The points made by the acting president this Wednesday, May 6, were intended to dismantle a campaign promoted by far-right sectors seeking to continue harming Venezuela by spreading lies and falsehoods, as she herself described in a presidential activity dedicated to the health sector.

In recent weeks, media outlets linked to far-right extremist groups, as well as the president of the Venezuelan Medical Federation (FMV), Douglas León Natera, and other spokespeople associated with these groups, have tried to sow doubts about the destination of the medical supplies sent by the US entity to Venezuela.

From Miraflores Palace in Caracas, Rodríguez explained that the medications Venezuela receives must comply with international verification protocols before being distributed to the population, a process carried out by the Rafael Rangel National Institute of Hygiene. The procedures the leader described were further elaborated on in a video published a few minutes after her speech during the presidential event.

“There are sectors that persist in harming Venezuela through falsehoods and lies,” she explained prior to the screening of the video. “I hope that the media outlets that have lent themselves so much, both nationally and internationally, to spreading lies, will embrace the truth.”

She detailed that Venezuela has not only received an allocation of medicines from the US, but also “a donation from the president of the UAE for equipment for a CDI (Comprehensive Diagnostic Center),” and a donation “from Brazil’s President Lula of medicines for cancer treatment.” She detailed that the US empire’s donation was the equivalent of $2 million in antibiotics, anti-inflammatories, steroids, vitamins, gauze, gloves, and masks.

A few days after the arrival of the former US chargé d’affaires to Caracas, Laura Dogu, on February 13, the US embassy launched a public relations campaign displaying medicines arriving to Venezuela. Days later, Chavista leaders explained that the medicines were not a donation but a medicine allocation within healthcare agreements signed between Venezuela and the US, for which Venezuela was paying for.

Before showing the video of the verification process carried out by the National Institute of Hygiene, she emphasized that the video is being presented to prevent the people from being deceived, so that they do not become “victims of the narrative of far-right sectors that persist in attacking the people of Venezuela.”

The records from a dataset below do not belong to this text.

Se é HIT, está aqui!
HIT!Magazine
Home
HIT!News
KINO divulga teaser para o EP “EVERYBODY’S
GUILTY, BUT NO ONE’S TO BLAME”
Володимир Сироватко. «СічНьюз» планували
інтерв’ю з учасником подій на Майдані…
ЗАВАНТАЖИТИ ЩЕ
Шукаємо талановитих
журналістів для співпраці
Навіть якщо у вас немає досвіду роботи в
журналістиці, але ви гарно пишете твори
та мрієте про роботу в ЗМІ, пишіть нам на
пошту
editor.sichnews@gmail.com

President Trump, end the blockade against VenezuelaThe acting head of state reiterated her request to US ruler Donald Trump to end the US-led illegal blockade against Venezuela. The unilateral coercive measures against the country began in March 2015, when former President Barack Obama declared the land of Simón Bolívar an “unusual and extraordinary threat.”

“I will insist to the president of the US, Donald Trump,” she demanded, “within the framework of these good relations we have been building, that he immediately cease the sanctions against Venezuela.” This direct appeal to the current White House tenant has been consistently repeated by the acting president in recent months.

“I have said that our role is that of justice seekers; to bring justice to Venezuela and correct inequalities in the face of all difficulties, the first of which is the economic blockade against the country. The entire country mobilized with a pilgrimage, demanding the end of the blockade against Venezuela,” she had commented previously, referring to the mass mobilizations that took place from April 19 to 30 that encompassed the entire nation.

US medicines went to the hospital network
In the video released by the acting president, it was explained that the distribution of the medicines sent by the US empire was destined for the hospital and outpatient network.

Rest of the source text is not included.